Sure, it still does a good job of creating a creepy atmosphere. It may not look quite as sharp on the Switch as it does on other systems, but it by no means looks bad, and, besides that, this game isn’t meant to be a graphical powerhouse. It’s meant to be a mystery, and I found that the abandoned houses and big empty spaces that make up the game are every bit as mysterious as they were the first time around.

The major difference that I noticed this time, however, is that the game does a lousy job of living up to its stated goal of being a narrative experience. Like, it says that right in the opening sequence that that’s what the game is meant to be. And yet, unlike those other games I mentioned above that do a good-to-great job of telling a story, The Vanishing of Ethan Carter comes across more as a vague, disjointed idea than a solid narrative that needs to be experienced. Where those other games kept things tight by, at the very least, pushing you in a certain direction, Ethan Carter gives you those aforementioned big empty spaces and basically expects you to stumble across everything it needs you to.
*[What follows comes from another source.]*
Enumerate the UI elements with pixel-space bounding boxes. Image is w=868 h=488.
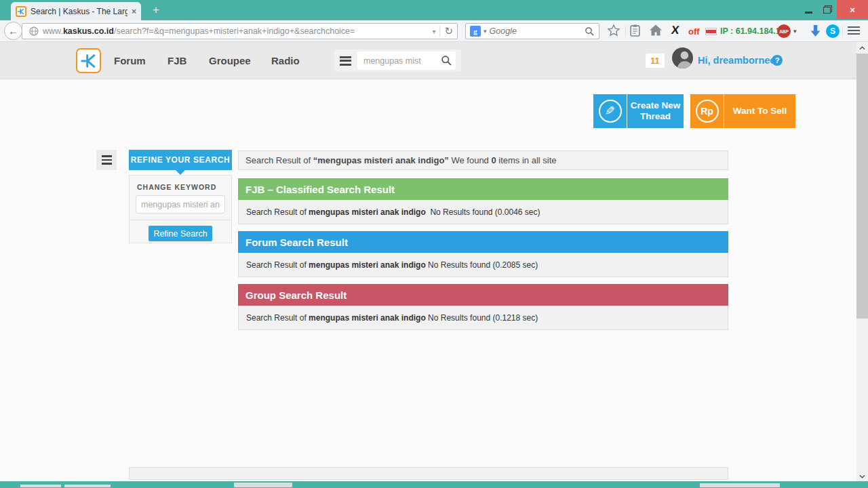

To be fair, that’s not the worst way of telling a story. Found art — in whatever genre you want — can make for a pretty compelling tale. In this case, thought, it feels like you’re just wandering around, looking for dead bodies and puzzles to solve. There’s no sense of urgency, no feeling that you’re pushing the story forward in any way. In fact, it’s entirely possible that you can miss huge chunks of the story entirely, unless you’re in the mood to painstakingly cover every bit of ground, trying to find all kinds of little clues.

Obviously, looking back at that first time I reviewed this game, I was in that mood the first time I played The Vanishing of Ethan Carter. This time, however, I’m not. Maybe I’m just not in the right mood to appreciate a good, slow-burning mystery, maybe I’m just more protective of my time as I’ve gotten older, but I feel like there are better ways to spend your free gaming time than wandering slowly around a vaguely menacing environment in the hopes that you’ll stumble across something kind of compelling. More power to you if you’re someone who wants that experience — but if you are, I’ve got to say that there are other, significantly better games that offer the same thing, but in a much more interesting form.

The Astronauts provided us with a The Vanishing of Ethan Carter Switch code for review purposes.